Комиссар докурил и стал неторопливо, но при этом исключительно ловко, одним движением, срывать с бутылок крышечки с козырьком и выливать на землю. У некоторых бутылок под крышкой была прозрачная пленка, и комиссарский палец безжалостно ее протыкал. В воздухе запахло спиртом, как если бы кто-то решил продезинфицировать приезжих, и тишина сделалась еще более чуткой.
Ее нарушил наглый трактор, притащивший за собой ржавую телегу, из которой неловко, повернувшись спиной, стали выпрыгивать вернувшиеся с поля студентки. В телогрейках, теплых куртках и сапогах, закутанные шерстяными платками, с запыленными, обветренными лицами и грязными волосами, они, казалось, стыдились своего вида и оттого намеренно не обращали внимания на парней.

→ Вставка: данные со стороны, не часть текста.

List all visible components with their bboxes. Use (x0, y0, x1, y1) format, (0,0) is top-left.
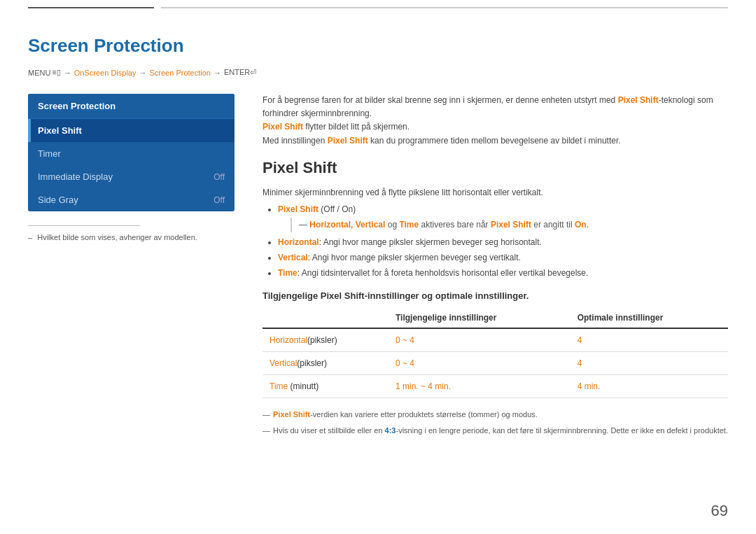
header-section: Screen Protection MENU ≡▯ → OnScreen Dis… (28, 35, 728, 87)
menu-item-immediate-label: Immediate Display (38, 171, 113, 182)
table-cell-time-available: 1 min. ~ 4 min. (388, 375, 570, 398)
section-title: Pixel Shift (262, 159, 728, 177)
sub-hl-ps: Pixel Shift (491, 220, 531, 230)
menu-item-sidegray-value: Off (214, 195, 225, 205)
footnote-section: ― Pixel Shift-verdien kan variere etter … (262, 408, 728, 440)
highlight-pixelshift-2: Pixel Shift (262, 122, 303, 132)
footnote-1: ― Pixel Shift-verdien kan variere etter … (262, 408, 728, 421)
bullet-item-vertical: Vertical: Angi hvor mange piksler skjerm… (278, 251, 728, 266)
enter-label: ENTER⏎ (224, 68, 256, 77)
hl-vertical: Vertical (270, 358, 297, 368)
table-row-vertical: Vertical(piksler) 0 ~ 4 4 (262, 352, 728, 375)
table-col-label (262, 308, 388, 328)
bullet-hl-time: Time (278, 268, 298, 278)
hl-time: Time (270, 381, 288, 391)
table-cell-horizontal-optimal: 4 (570, 328, 728, 352)
sub-hl-time: Time (399, 220, 419, 230)
fn-text-1: Pixel Shift-verdien kan variere etter pr… (273, 408, 538, 421)
fn-text-2: Hvis du viser et stillbilde eller en 4:3… (273, 424, 728, 437)
table-cell-vertical-label: Vertical(piksler) (262, 352, 388, 375)
fn-hl-43: 4:3 (385, 426, 396, 435)
table-cell-time-label: Time (minutt) (262, 375, 388, 398)
fn-dash-1: ― (262, 408, 270, 421)
highlight-pixelshift-3: Pixel Shift (328, 136, 368, 146)
table-title: Tilgjengelige Pixel Shift-innstillinger … (262, 290, 728, 301)
fn-dash-2: ― (262, 424, 270, 437)
page-container: Screen Protection MENU ≡▯ → OnScreen Dis… (28, 14, 728, 520)
table-row-horizontal: Horizontal(piksler) 0 ~ 4 4 (262, 328, 728, 352)
bullet-intro: Minimer skjerminnbrenning ved å flytte p… (262, 185, 728, 199)
menu-item-timer-label: Timer (38, 148, 61, 159)
right-panel: For å begrense faren for at bilder skal … (262, 94, 728, 520)
arrow-2: → (139, 69, 146, 77)
menu-item-sidegray-label: Side Gray (38, 195, 78, 205)
hl-horizontal: Horizontal (270, 335, 307, 345)
arrow-1: → (64, 69, 71, 77)
intro-line-2: Pixel Shift flytter bildet litt på skjer… (262, 120, 728, 134)
breadcrumb: MENU ≡▯ → OnScreen Display → Screen Prot… (28, 68, 728, 77)
page-number: 69 (711, 502, 728, 520)
table-cell-vertical-available: 0 ~ 4 (388, 352, 570, 375)
bullet-item-time: Time: Angi tidsintervallet for å foreta … (278, 266, 728, 281)
bullet-hl-vertical: Vertical (278, 253, 308, 262)
menu-item-pixelshift-label: Pixel Shift (38, 125, 82, 136)
bullet-list: Pixel Shift (Off / On) ― Horizontal, Ver… (262, 202, 728, 281)
highlight-pixelshift-1: Pixel Shift (618, 95, 659, 105)
bullet-item-pixelshift: Pixel Shift (Off / On) (278, 202, 728, 218)
table-header-row: Tilgjengelige innstillinger Optimale inn… (262, 308, 728, 328)
sub-hl-hv: Horizontal, Vertical (309, 220, 385, 230)
fn-hl-pixelshift: Pixel Shift (273, 410, 310, 419)
intro-text: For å begrense faren for at bilder skal … (262, 94, 728, 148)
note-text: – Hvilket bilde som vises, avhenger av m… (28, 233, 234, 241)
data-table: Tilgjengelige innstillinger Optimale inn… (262, 308, 728, 398)
table-cell-horizontal-label: Horizontal(piksler) (262, 328, 388, 352)
menu-item-pixelshift[interactable]: Pixel Shift (28, 119, 234, 142)
table-cell-horizontal-available: 0 ~ 4 (388, 328, 570, 352)
sub-hl-on: On (575, 220, 587, 230)
menu-box-header: Screen Protection (28, 94, 234, 119)
menu-symbol: ≡▯ (52, 68, 60, 77)
left-panel: Screen Protection Pixel Shift Timer Imme… (28, 94, 234, 520)
menu-icon: MENU (28, 69, 50, 77)
menu-item-immediate-value: Off (214, 172, 225, 182)
bullet-item-horizontal: Horizontal: Angi hvor mange piksler skje… (278, 235, 728, 251)
nav-screenprotection[interactable]: Screen Protection (149, 69, 210, 77)
table-cell-time-optimal: 4 min. (570, 375, 728, 398)
divider-line (28, 225, 140, 226)
menu-item-sidegray[interactable]: Side Gray Off (28, 188, 234, 211)
nav-onscreen[interactable]: OnScreen Display (74, 69, 136, 77)
page-title: Screen Protection (28, 35, 728, 57)
menu-box: Screen Protection Pixel Shift Timer Imme… (28, 94, 234, 211)
bullet-hl-horizontal: Horizontal (278, 237, 319, 247)
bullet-section: Minimer skjerminnbrenning ved å flytte p… (262, 185, 728, 281)
note-dash: – (28, 233, 32, 241)
arrow-3: → (214, 69, 221, 77)
table-col-optimal: Optimale innstillinger (570, 308, 728, 328)
sub-note: ― Horizontal, Vertical og Time aktiveres… (290, 218, 728, 233)
table-cell-vertical-optimal: 4 (570, 352, 728, 375)
footnote-2: ― Hvis du viser et stillbilde eller en 4… (262, 424, 728, 437)
table-col-available: Tilgjengelige innstillinger (388, 308, 570, 328)
note-content: Hvilket bilde som vises, avhenger av mod… (37, 233, 197, 241)
intro-line-3: Med innstillingen Pixel Shift kan du pro… (262, 134, 728, 148)
menu-item-immediate[interactable]: Immediate Display Off (28, 165, 234, 188)
table-row-time: Time (minutt) 1 min. ~ 4 min. 4 min. (262, 375, 728, 398)
top-line-right (161, 7, 728, 8)
menu-item-timer[interactable]: Timer (28, 142, 234, 165)
intro-line-1: For å begrense faren for at bilder skal … (262, 94, 728, 120)
bullet-hl-pixelshift: Pixel Shift (278, 204, 318, 214)
top-line-left (28, 7, 154, 8)
content-area: Screen Protection Pixel Shift Timer Imme… (28, 94, 728, 520)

– Вот, девочки, как и обещал, пополнение вам, чтобы скучно не было, – сказал комиссар ласково, глаза его потеплели, и оказалось вдруг, что он хороший, заботливый человек.
– Не хотим пополнения, хотим домой, – капризно ответили девочки. – У нас всё болит и цыпки на руках от вашей дурацкой картошки. И на губах лихорадка.
– Ну пожалуйста, миленькие мои, потерпите еще чуть-чуть, – попросил комиссар заискивающе.
– Никакие мы не миленькие. Нам здесь всё надоело. Пусть они вместо нас работают.
– Не вместо, а вместе.
Девчонки недовольно хмыкнули, но возразить ничего не успели: во двор на полном скаку, перемахнув через штакетник, ворвалась гнедая лошадь, а верхом на ней – щеголеватый небритый малый в брезентовой куртке и армейской фуражке, с командирской сумкой, переброшенной через плечо. За малым сидела девушка со светлыми волосами и раскрасневшимся нежным лицом, в котором было столько счастья, что никакая пыль не была этому счастью помехой.
– Михалыч, что опять за фигня? – молвил всадник сердито. – У меня вчера копалка поломалась, а сегодня на сортировке народ после обеда два часа простаивал. Скажите им наконец, что если они отрывают людей от учебы, то пусть хоть работой обеспечивают. А почему личный состав на тракторе опять перевозят?
Девчонки из телеги с восхищением на него поглядели, и под их взглядами конный заговорил с еще большим воодушевлением:
– Каждое нарушение техники безопасности надо фиксировать – и директору перед планеркой на стол. А еще лучше в харю ему этой бумажкой, в харю! А это что за недоразумение такое? – поморщился он, глядя на пустые бутылки и раскрытые рюкзаки.
– Первый курс. Набрали опять черт-те кого. Надрались в дороге, теперь права качают. – Комиссар снова поскучнел и сухо поглядел на Павлика. – Вообразили себя взрослыми, а пить не умеют.
– Ну, это не беда, – проговорил всадник благодушно. – Этому-то они всяко тут научатся.
– В другом месте пусть учатся, – отрезал комиссар. – Я что, не знаю, чем это кончится? Пока всё не выжрут, не угомонятся. Утром на работу не выйдут. Вот и нянчись с ними. Мне это надо? Я кандидат не тех наук.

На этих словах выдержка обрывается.